Activity: Retrieve every line of the data holding the word "Kuningan".

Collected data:
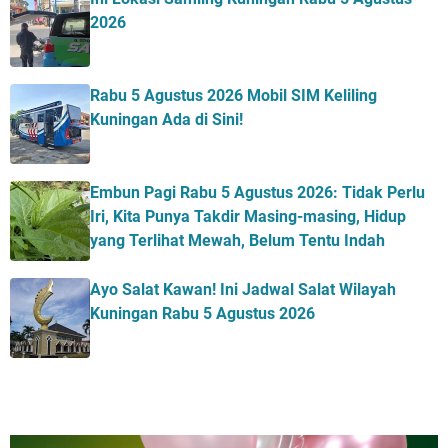
2026
Rabu 5 Agustus 2026 Mobil SIM Keliling
Kuningan Ada di Sini!
Embun Pagi Rabu 5 Agustus 2026: Tidak Perlu
Iri, Kita Punya Takdir Masing-masing, Hidup
yang Terlihat Mewah, Belum Tentu Indah
Ayo Salat Kawan! Ini Jadwal Salat Wilayah
Kuningan Rabu 5 Agustus 2026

Solution to the problem:
Kuningan Ada di Sini!
Kuningan Rabu 5 Agustus 2026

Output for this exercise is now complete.